Dawn Dunning, a one-time aspiring actress now working as a costume designer, on Wednesday testified that in 2004 Harvey Weinstein put his hand up her skirt and touched her genitals without her consent. The mogul later propositioned her to have a threesome with him and his assistant in exchange for roles in his upcoming films, she added on the witness stand in Weinstein’s criminal trial.
Dunning said she was waitressing at a nightclub in the Meatpacking District when she first met Weinstein. After introducing herself as an actress, Dunning said she and Weinstein had several meetings where the then-mogul offered to set up screen tests for her at Miramax for some of his upcoming films.
During these initial meetings, Dunning said that Weinstein made comments about her looks and her body, but that she didn’t feel “unsafe” at the time. But one day, when she was invited by Weinstein’s assistant to visit the set of a production in SoHo, she was led to a hotel room that was operating as a production studio. Dunning testified that Weinstein, when alone with her, put his hand up her skirt and touched her genitals.
“His hand went under my underwear,” Dunning said on the witness stand, through tears. “He was trying to put it in my vagina.”
Dunning said she was “shocked” because there weren’t any “red flags” or “alerts” that indicated the encounter would turn sexual.
“I just kind of froze for a minute and then stood up. He told me not to make a big deal about it, he apologized and said it wouldn’t happen again,” she said. Afterward, Dunning testified that she didn’t tell anyone because she was “embarrassed.”
“I wanted to pretend like it didn’t happen. I just didn’t want to be a victim,” she said.
Soon after, Dunning said she was invited to have another meeting with Weinstein at the InterContinental Hotel near Park Avenue. She said she agreed to meet him because she gave him the “benefit of the doubt” that he would stick to his word and not do anything inappropriate to her again.
When she arrived at the hotel, she said she met up with Weinstein’s assistant, who said they should go up to his suite rather than wait for him to come down. Dunning said that when she opened the door, Weinstein was only wearing an open hotel bathrobe. On a coffee table in the suite was a stack of papers. “He kind of just cut to the chase and said, ‘Here’s contracts for three films. I’ll sign them today if you have a threesome with me and my assistant,’” Dunning said.
She laughed off the proposition at first, thinking it was a crass joke. But it was then that Dunning said Weinstein grew angry, she said. “He started screaming at me. He said, ‘You’ll never make it in this business. This is how this industry works. This is how these three actresses got to where they are,’” Dunning recalled Weinstein telling her. The actresses he listed were Charlize Theron, Salma Hayek and one other whom Dunning couldn’t remember. (Theron told the New York Times last December that Weinstein would leverage his power over actresses: “One of his lines was that Renée (Zellweger) and I slept with him to get jobs. There was no limit to him. Even in the sexual favors, he would still pit us against each other.”)

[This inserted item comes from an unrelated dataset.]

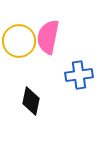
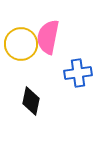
yellow circle: moved 2 px right, 3 px down
blue cross: moved 1 px left, 2 px up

At that point, Dunning said Weinstein was “towering” over her and she became “really scared.” When she looked over at his assistant, Dunning said she just had a “blank expression” on her face. Dunning then said she ran out of the room, to the hallway elevator, and out of the hotel.
The interaction was so traumatizing for Dunning that she ultimately stopped pursuing a career as an actress afterward, she said. “This is the hardest thing I’ve ever done — the worst and hardest thing I’ve done,” Dunning said of testifying in the case. “I would not wish this on anybody.”
Dunning first publicly shared her story to the New York Times in 2017, where she told the reporters about the encounter when Weinstein asked for a threesome.
During his cross-examination, Weinstein’s attorney Arthur Aidala questioned Dunning about the media interviews she’s given since coming forward with her accusation and asked her why she did not previously speak about Weinstein allegedly touching her genitals at a SoHo hotel.
Dunning, who testified as one of the prosecution’s “prior bad acts” witnesses, said she had never told anyone about the SoHo incident before but realized she needed to tell the “whole truth” after finding out she would be testifying during the trial.
“You guys were the first people on earth that I told,” Dunning said to the prosecutors. “No one else knew about it.”
Weinstein, who faces five felony counts, including predatory sexual assault and rape, has pleaded not guilty and denied accusations of nonconsensual sex.